Figure 2.

Stresses in tumors. Hyperactive metabolic signaling (e.g., induced by oncogenes) can result in increased synthesis of proteins, RNA, DNA, and membranes. Lipid synthesis is required for ER homeostasis, whereas hyperactive protein synthesis can induce ER stress. Tumors eventually outgrow the vascular system, leading to a shortage in glucose, oxygen, and building blocks (amino acids, nucleotides, lipids). Glucose is required for ATP synthesis and is a carbon source for building block synthesis. Lack of ATP and building blocks inhibits lipid biosynthesis and chaperone activity. Therefore, ATP depletion enhances ER stress. Oxygen is required for ATP synthesis, and oxygen depletion results in hypoxia. ROS induce oxidative stress and originate from dysfunctions in mitochondria, for example triggered by oncogenic signaling and mtDNA damage, respiratory chain imbalances, and lipid and protein biosynthesis.
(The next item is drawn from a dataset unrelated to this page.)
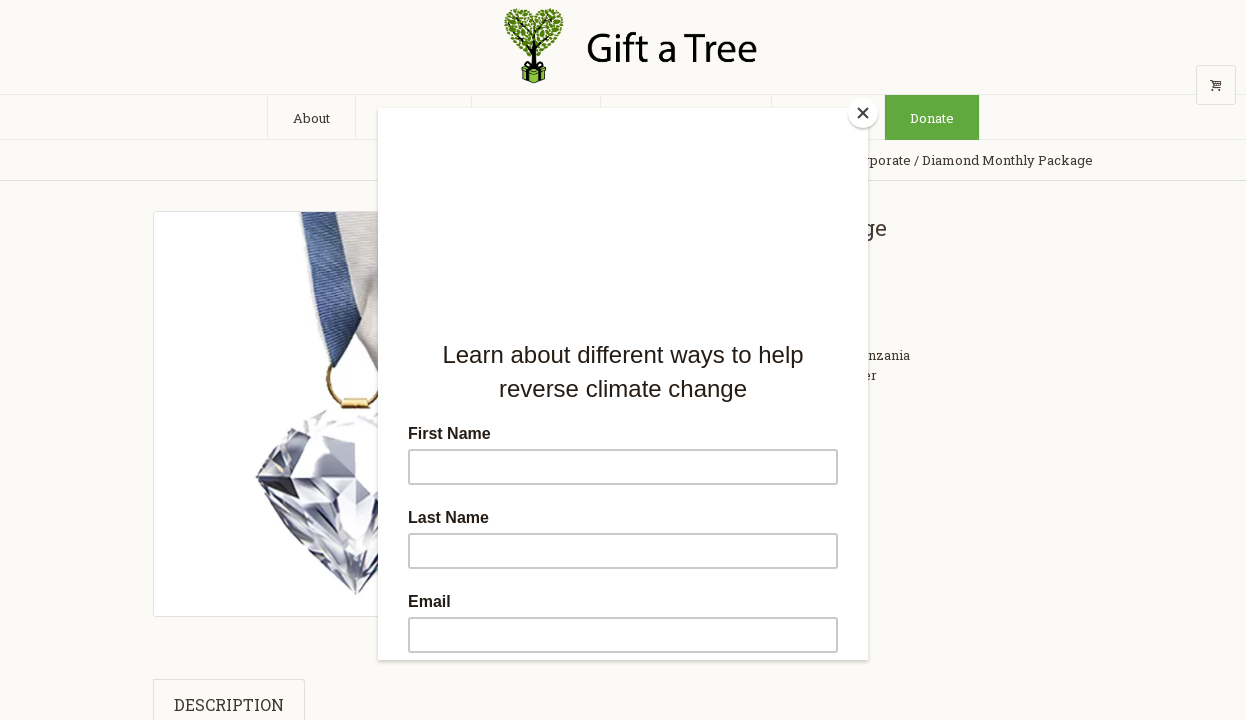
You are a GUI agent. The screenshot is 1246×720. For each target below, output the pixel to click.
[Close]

ER stress, hypoxia, and oxidative stress induce stress responses to restore cellular homeostasis, and eventually trigger apoptosis. Cancer cells have protective mechanisms to prevent the induction of apoptosis by chronic stresses. Examples of such mechanisms are metabolic transformation (the Warburg effect), glucose uptake, chaperone and antioxidant protein synthesis, autophagy, angiogenesis, and stress granule formation.